▶ **Directions**:
Count the lines below that contain the word "potlood" and give only the number.

▶ **Supplied records**:
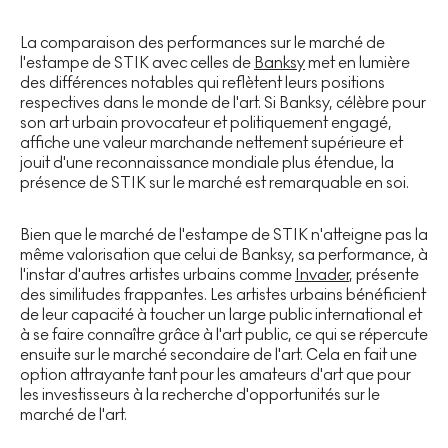
La comparaison des performances sur le marché de
l'estampe de STIK avec celles de
Banksy
met en lumière
des différences notables qui reflètent leurs positions
respectives dans le monde de l'art. Si Banksy, célèbre pour
son art urbain provocateur et politiquement engagé,
affiche une valeur marchande nettement supérieure et
jouit d'une reconnaissance mondiale plus étendue, la
présence de STIK sur le marché est remarquable en soi.
Bien que le marché de l'estampe de STIK n'atteigne pas la
même valorisation que celui de Banksy, sa performance, à
l'instar d'autres artistes urbains comme
Invader
, présente
des similitudes frappantes. Les artistes urbains bénéficient
de leur capacité à toucher un large public international et
à se faire connaître grâce à l'art public, ce qui se répercute
ensuite sur le marché secondaire de l'art. Cela en fait une
option attrayante tant pour les amateurs d'art que pour
les investisseurs à la recherche d'opportunités sur le
marché de l'art.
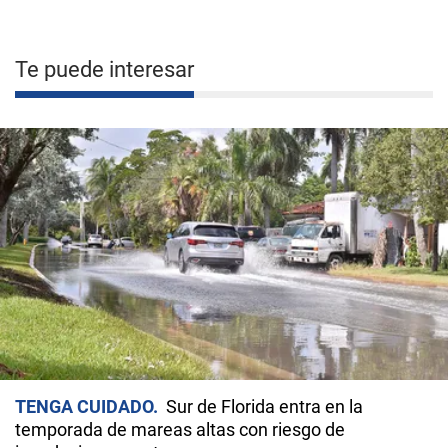
Te puede interesar
TENGA CUIDADO
Sur de Florida entra en la
temporada de mareas altas con riesgo de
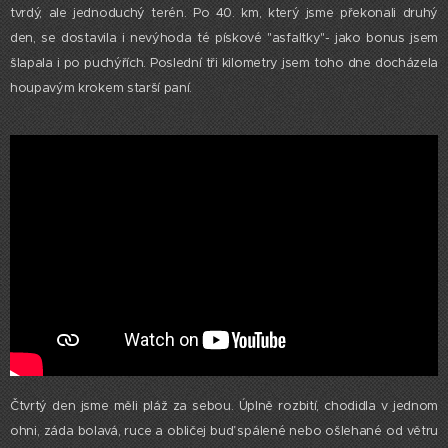
tvrdý, ale jednoduchý terén. Po 40. km, který jsme překonali druhý
den, se dostavila i nevýhoda té pískové "asfaltky"- jako bonus jsem
šlapala i po puchýřích. Poslední tři kilometry jsem toho dne docházela
houpavým krokem starší paní.
Čtvrtý den jsme měli pláž za sebou. Úplně rozbití, chodidla v jednom
ohni, záda bolavá, ruce a obličej buď spálené nebo ošlehané od větru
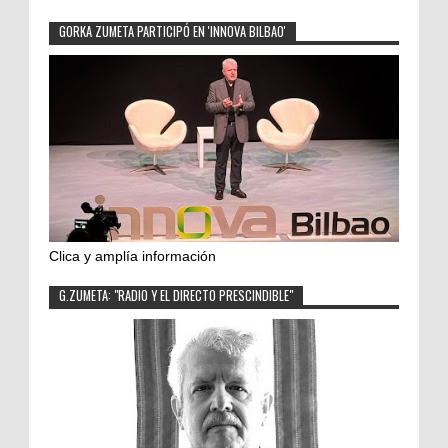
GORKA ZUMETA PARTICIPÓ EN 'INNOVA BILBAO'
Clica y amplía información
G.ZUMETA: "RADIO Y EL DIRECTO PRESCINDIBLE"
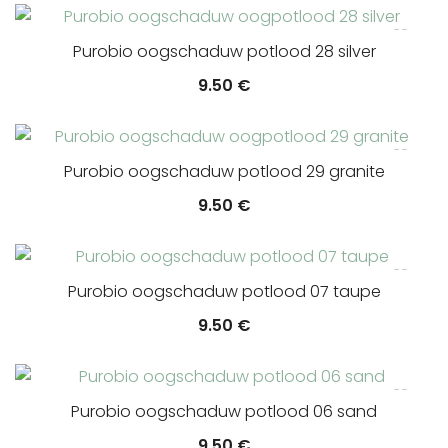
Purobio oogschaduw potlood 28 silver
9.50
€
Purobio oogschaduw potlood 29 granite
9.50
€
Purobio oogschaduw potlood 07 taupe
9.50
€
Purobio oogschaduw potlood 06 sand
9.50
€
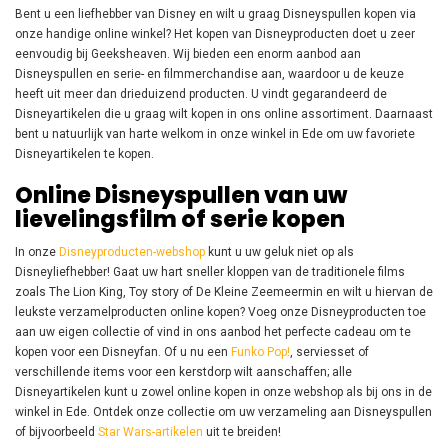
Bent u een liefhebber van Disney en wilt u graag Disneyspullen kopen via
onze handige online winkel? Het kopen van Disneyproducten doet u zeer
eenvoudig bij Geeksheaven. Wij bieden een enorm aanbod aan
Disneyspullen en serie- en filmmerchandise aan, waardoor u de keuze
heeft uit meer dan drieduizend producten. U vindt gegarandeerd de
Disneyartikelen die u graag wilt kopen in ons online assortiment. Daarnaast
bent u natuurlijk van harte welkom in onze winkel in Ede om uw favoriete
Disneyartikelen te kopen.
Online Disneyspullen van uw
lievelingsfilm of serie kopen
In onze
Disneyproducten-webshop
kunt u uw geluk niet op als
Disneyliefhebber! Gaat uw hart sneller kloppen van de traditionele films
zoals The Lion King, Toy story of De Kleine Zeemeermin en wilt u hiervan de
leukste verzamelproducten online kopen? Voeg onze Disneyproducten toe
aan uw eigen collectie of vind in ons aanbod het perfecte cadeau om te
kopen voor een Disneyfan. Of u nu een
Funko Pop!
, serviesset of
verschillende items voor een kerstdorp wilt aanschaffen; alle
Disneyartikelen kunt u zowel online kopen in onze webshop als bij ons in de
winkel in Ede. Ontdek onze collectie om uw verzameling aan Disneyspullen
of bijvoorbeeld
Star Wars-artikelen
uit te breiden!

▶ **Expected answer**:
4